* [Aim of the exercise]: Once you find the line with "Zobacz kursy dinar bahrański na rial omański", copy it and every line after it through the end of the entries below, exactly as written.

(Stored data entries)
◇ ◇ ◇

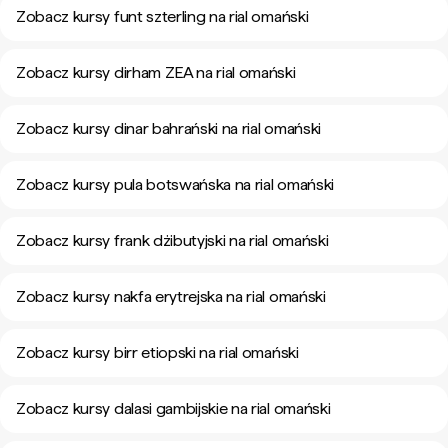
Zobacz kursy funt szterling na rial omański
Zobacz kursy dirham ZEA na rial omański
Zobacz kursy dinar bahrański na rial omański
Zobacz kursy pula botswańska na rial omański
Zobacz kursy frank dżibutyjski na rial omański
Zobacz kursy nakfa erytrejska na rial omański
Zobacz kursy birr etiopski na rial omański
Zobacz kursy dalasi gambijskie na rial omański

◇ ◇ ◇

* [Solution for this problem]:
Zobacz kursy dinar bahrański na rial omański
Zobacz kursy pula botswańska na rial omański
Zobacz kursy frank dżibutyjski na rial omański
Zobacz kursy nakfa erytrejska na rial omański
Zobacz kursy birr etiopski na rial omański
Zobacz kursy dalasi gambijskie na rial omański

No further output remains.